Items from a data source
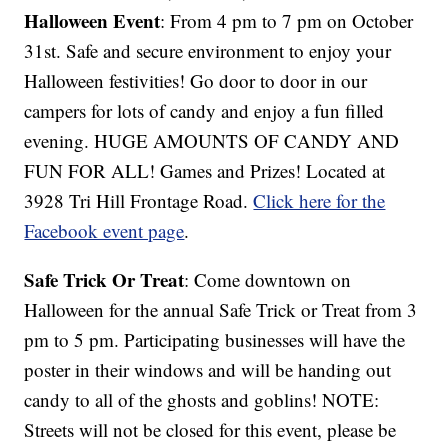
Halloween Event
: From 4 pm to 7 pm on October
31st. Safe and secure environment to enjoy your
Halloween festivities! Go door to door in our
campers for lots of candy and enjoy a fun filled
evening. HUGE AMOUNTS OF CANDY AND
FUN FOR ALL! Games and Prizes! Located at
3928 Tri Hill Frontage Road.
Click here for the
Facebook event page
.
Safe Trick Or Treat
: Come downtown on
Halloween for the annual Safe Trick or Treat from 3
pm to 5 pm. Participating businesses will have the
poster in their windows and will be handing out
candy to all of the ghosts and goblins! NOTE:
Streets will not be closed for this event, please be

▶ **Exercise prompt**
Every entry above needs to be copied exactly, apart from its pictures.

▶ **Final answer**
Halloween Event
: From 4 pm to 7 pm on October
31st. Safe and secure environment to enjoy your
Halloween festivities! Go door to door in our
campers for lots of candy and enjoy a fun filled
evening. HUGE AMOUNTS OF CANDY AND
FUN FOR ALL! Games and Prizes! Located at
3928 Tri Hill Frontage Road.
Click here for the
Facebook event page
.
Safe Trick Or Treat
: Come downtown on
Halloween for the annual Safe Trick or Treat from 3
pm to 5 pm. Participating businesses will have the
poster in their windows and will be handing out
candy to all of the ghosts and goblins! NOTE:
Streets will not be closed for this event, please be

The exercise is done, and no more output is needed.